En mai 2024, l’ex-ministre de l’Industrie et de la Production pharmaceutique, Ali Aoun, avait jugé que le projet de créer un grand port en eaux profondes en Algérie était « mal parti dès le départ ». Dans un article consacré à la visite en Algérie du PDG de l’armateur français CMA CGM, Rodolphe Saadé, le journal français L’Opinion a rapporté, dans son édition du 5 juin, que le président Tebboune aurait enterré définitivement le projet du port centre d’El Hamdania. A la place, selon le journal, les autorités veulent développer le réseau portuaire existant pour accueillir les grands navires.
L’Algérie, qui dispose déjà de plusieurs ports sur la Méditerranée, ne possède actuellement aucun port en mesure d’accueillir les plus grands porte-conteneurs du monde, en raison d’un tirant d’eau insuffisant. Face à cette réalité, les autorités ont décidé de rediriger les investissements. Lors du Conseil des ministres du 16 juillet 2024, le président Tebboune a annoncé trois mesures importantes : la création d’une entreprise nationale spécialisée dans les grands travaux maritimes, l’extension du port de Djen Djen (Jijel) pour en faire un acteur central en Méditerranée, et l’agrandissement du port d’Annaba, couplé à son raccordement ferroviaire pour l’export du phosphate de Bled El Hadba. Un mois plus tard, un Groupe public de travaux maritimes (GTM) est officiellement créé, avec un programme d’investissement de 10 milliards de dollars sur dix ans pour moderniser les infrastructures portuaires du pays.

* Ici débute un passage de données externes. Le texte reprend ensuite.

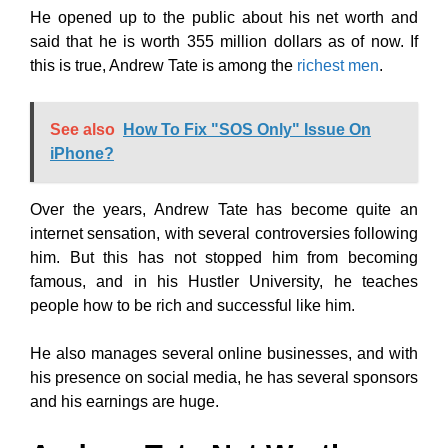
He opened up to the public about his net worth and
said that he is worth 355 million dollars as of now. If
this is true, Andrew Tate is among the
richest men
.
See also
How To Fix "SOS Only" Issue On
iPhone?
Over the years, Andrew Tate has become quite an
internet sensation, with several controversies following
him. But this has not stopped him from becoming
famous, and in his Hustler University, he teaches
people how to be rich and successful like him.
He also manages several online businesses, and with
his presence on social media, he has several sponsors
and his earnings are huge.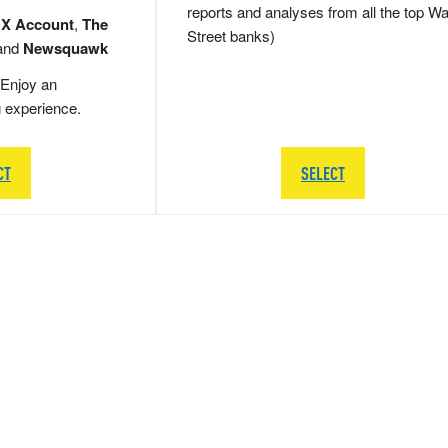
reports and analyses from all the top Wa
 X Account
,
The
Street banks)
and
Newsquawk
Enjoy an
g experience.
CT
SELECT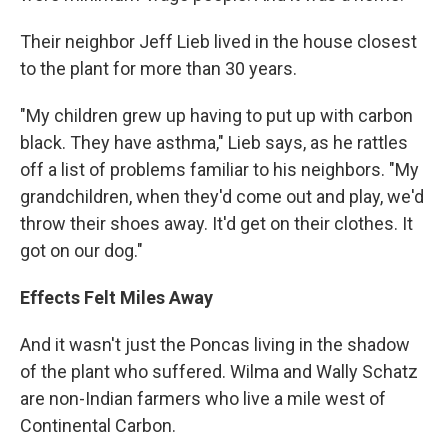
Their neighbor Jeff Lieb lived in the house closest
to the plant for more than 30 years.
"My children grew up having to put up with carbon
black. They have asthma," Lieb says, as he rattles
off a list of problems familiar to his neighbors. "My
grandchildren, when they'd come out and play, we'd
throw their shoes away. It'd get on their clothes. It
got on our dog."
Effects Felt Miles Away
And it wasn't just the Poncas living in the shadow
of the plant who suffered. Wilma and Wally Schatz
are non-Indian farmers who live a mile west of
Continental Carbon.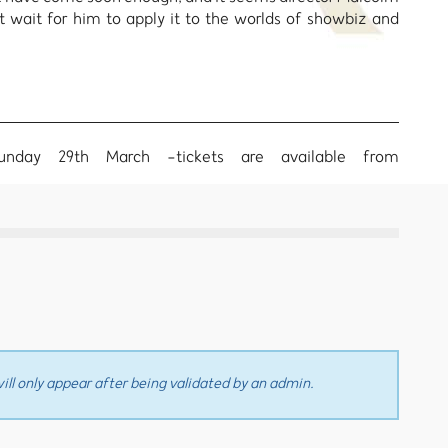
t wait for him to apply it to the worlds of showbiz and
Sunday 29th March -tickets are available from
ll only appear after being validated by an admin.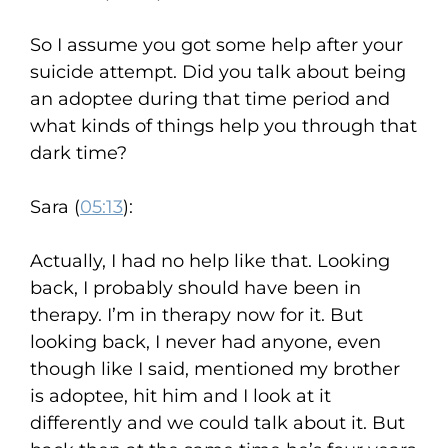
So I assume you got some help after your
suicide attempt. Did you talk about being
an adoptee during that time period and
what kinds of things help you through that
dark time?
Sara (
05:13
):
Actually, I had no help like that. Looking
back, I probably should have been in
therapy. I’m in therapy now for it. But
looking back, I never had anyone, even
though like I said, mentioned my brother
is adoptee, hit him and I look at it
differently and we could talk about it. But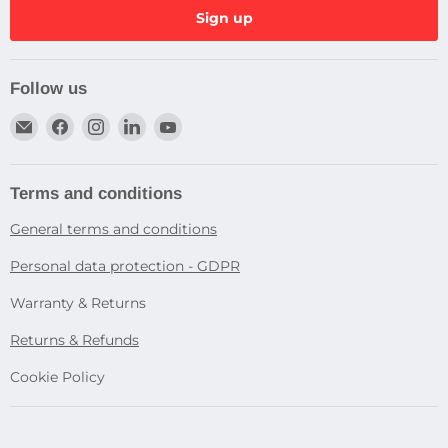
Sign up
Follow us
Email
Find
Find
Find
Find
Dragtek
us
us
us
us
on
on
on
on
Facebook
Instagram
LinkedIn
YouTube
Terms and conditions
General terms and conditions
Personal data protection - GDPR
Warranty & Returns
Returns & Refunds
Cookie Policy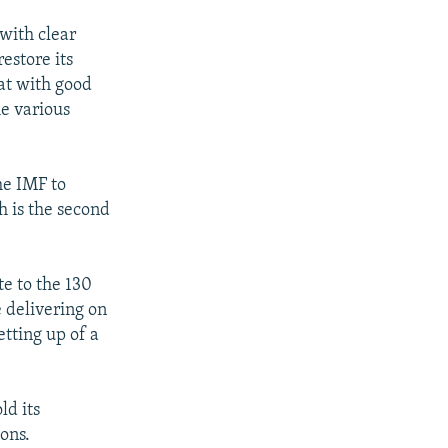
 with clear
estore its
hat with good
he various
he IMF to
h is the second
e to the 130
 delivering on
etting up of a
ld its
ions.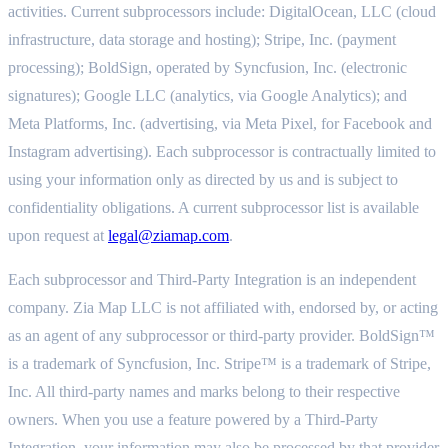
activities. Current subprocessors include: DigitalOcean, LLC (cloud
infrastructure, data storage and hosting); Stripe, Inc. (payment
processing); BoldSign, operated by Syncfusion, Inc. (electronic
signatures); Google LLC (analytics, via Google Analytics); and
Meta Platforms, Inc. (advertising, via Meta Pixel, for Facebook and
Instagram advertising). Each subprocessor is contractually limited to
using your information only as directed by us and is subject to
confidentiality obligations. A current subprocessor list is available
upon request at
legal@ziamap.com
.
Each subprocessor and Third-Party Integration is an independent
company. Zia Map LLC is not affiliated with, endorsed by, or acting
as an agent of any subprocessor or third-party provider. BoldSign™
is a trademark of Syncfusion, Inc. Stripe™ is a trademark of Stripe,
Inc. All third-party names and marks belong to their respective
owners. When you use a feature powered by a Third-Party
Integration, your information may also be processed by that provider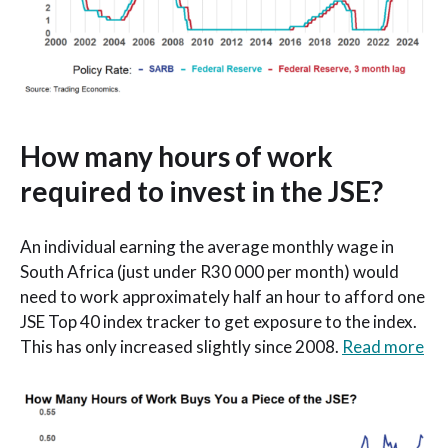
How many hours of work
required to invest in the JSE?
An individual earning the average monthly wage in
South Africa (just under R30 000 per month) would
need to work approximately half an hour to afford one
JSE Top 40 index tracker to get exposure to the index.
This has only increased slightly since 2008.
Read more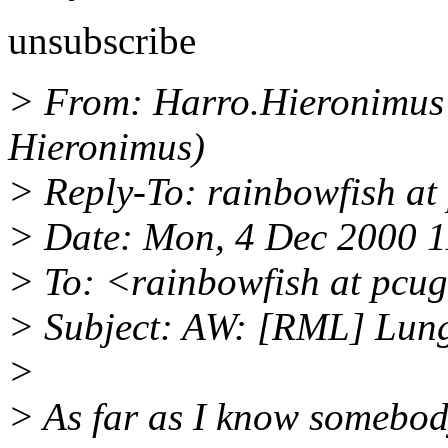
unsubscribe
> From: Harro.Hieronimus a
Hieronimus)
> Reply-To: rainbowfish at
> Date: Mon, 4 Dec 2000 
> To: <rainbowfish at pcu
> Subject: AW: [RML] Lungf
>
> As far as I know somebod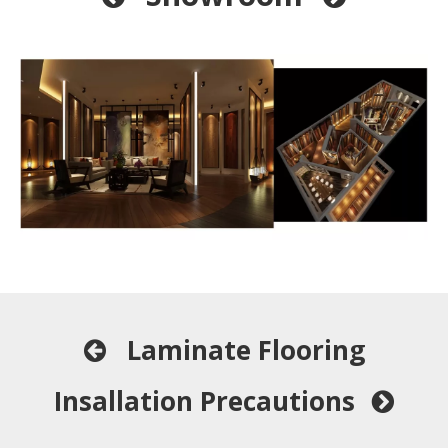
Laminate Flooring

Insallation Precautions


Les premiers chantiers sont déjà en cours : les travaux d’extension d’Annaba ont démarré, et une étude a été lancée pour le port de Djen Djen. Avec la future autoroute Jijel-Sétif, prévue pour 2027, ce port — longtemps pénalisé par son isolement routier — pourra enfin jouer un rôle clé dans l’économie nationale. En attendant, le port de Djen Djen a déjà franchi une étape importante. Depuis octobre 2024, ses nouvelles infrastructures lui permettent d’accueillir des porte-conteneurs trois fois plus grands qu’auparavant, passant d’une capacité de 2.500 à 6.000 EVP.